Evangelización | Carlos Pérez Laporta
No escuchan ni a Juan ni al Hijo del
hombre
Viernes de la 2a
semana de Adviento / Mateo 11, 16-19
Evangelio: Mateo 11, 16-19
En aquel
tiempo, dijo Jesús a la gente:
«¿A quién se
parece esta generación?
Se asemeja a
unos niños sentados en la plaza, que gritan diciendo:
“Hemos tocado
la flauta, y no habéis bailado; hemos entonado lamentaciones, y no habéis
llorado”.
Porque vino
Juan, que ni comía ni bebía, y dicen: “Tiene un demonio”. Vino el Hijo del
hombre, que come y bebe, y dicen: “Ahí tenéis a un comilón y borracho, amigo de
publicanos y pecadores”.
Pero la
sabiduría se ha acreditado por sus obras».
Comentario
El lenguaje
musical, junto con la teología, es el único que puede decir lo indecible; esto
es, son los únicos que pueden expresar el misterio. Especialmente, en el
momento en que las palabras conducen al silencio. La teología lo consigue justo
en el momento en que levantamos la vista del papel, porque ha logrado ponernos
frente a Dios. La música lo hace a través del ritmo y la melodía, cuando los
términos se han agotado y ya sólo escuchamos su el sonido que es ya no puede
traducirse con palabras humanas. Porque, con ello, nos lleva más allá de lo que
podíamos pensar, imaginar y expresar con conceptos. De ese modo, nos lleva a
alegrarnos o por encima de nuestras posibilidades, con una esperanza de lo que
está más allá de lo que podíamos verbalizar.

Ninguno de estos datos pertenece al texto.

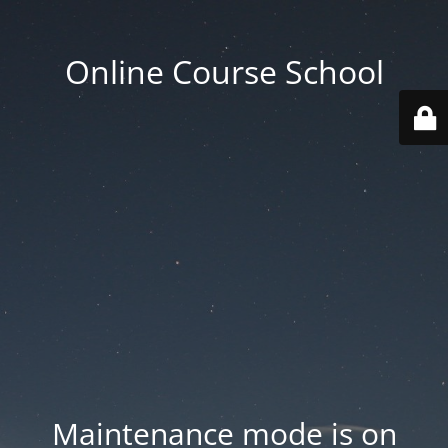
Online Course School
Maintenance mode is on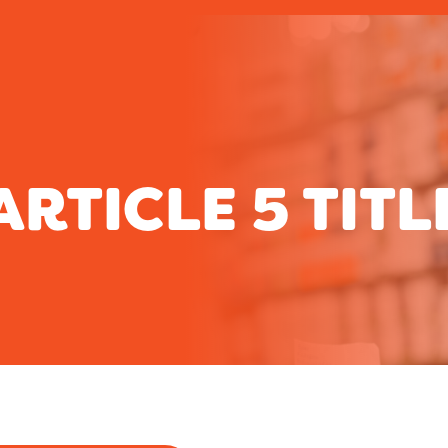
ARTICLE 5 TITL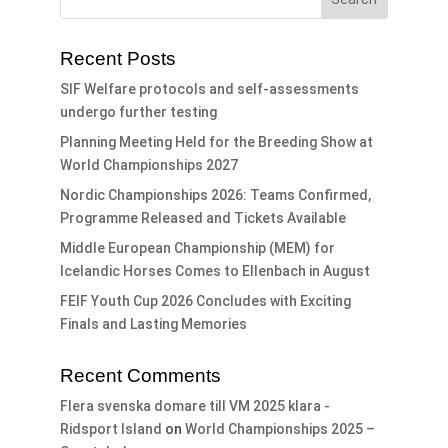
Recent Posts
SIF Welfare protocols and self-assessments
undergo further testing
Planning Meeting Held for the Breeding Show at
World Championships 2027
Nordic Championships 2026: Teams Confirmed,
Programme Released and Tickets Available
Middle European Championship (MEM) for
Icelandic Horses Comes to Ellenbach in August
FEIF Youth Cup 2026 Concludes with Exciting
Finals and Lasting Memories
Recent Comments
Flera svenska domare till VM 2025 klara -
Ridsport Island
on
World Championships 2025 –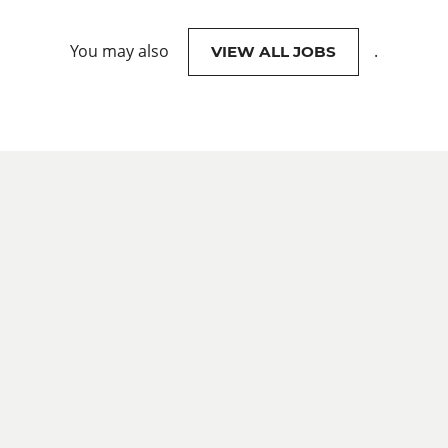
You may also
.
VIEW ALL JOBS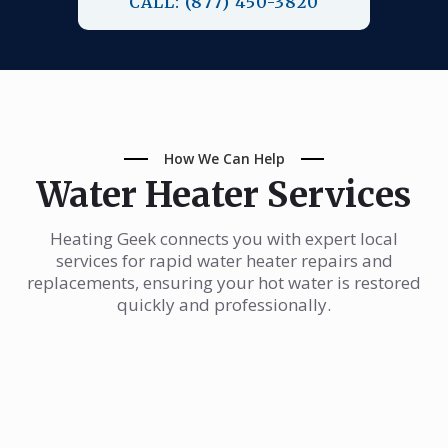
CALL: (877) 450-3820
How We Can Help
Water Heater Services
Heating Geek connects you with expert local
services for rapid water heater repairs and
replacements, ensuring your hot water is restored
quickly and professionally.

Y por lo mismo, es capaz de
entristecernos más de lo que estábamos en disposición de permitirnos, también
porque porque nos permite esperar una respuesta a esa tristeza totalmente
inaudita: solo se atreve a llorar de verdad quien espera ser consolado.
Por eso Jesús
se compara a sí mismo y a Juan el Bautista con unos niños haciendo música; la
teología de ambos es música: «Hemos tocado la flauta, y no habéis bailado;
hemos entonado lamentaciones, y no habéis llorado». El mensaje de conversión de
Juan debía llevarnos a llorar; esto es, a una desesperación total sobre la
propia capacidad de salvarnos a nosotros mismos, a un arrepentimiento total,
precisamente por la esperanza en la venida de un Dios misericordioso que nos
salve. Jesús mismo, con su vida alegre —«come y bebe»— debía conducirnos a la
espera de una alegría inaudita, a una felicidad insospechada, que es la vida
con Él.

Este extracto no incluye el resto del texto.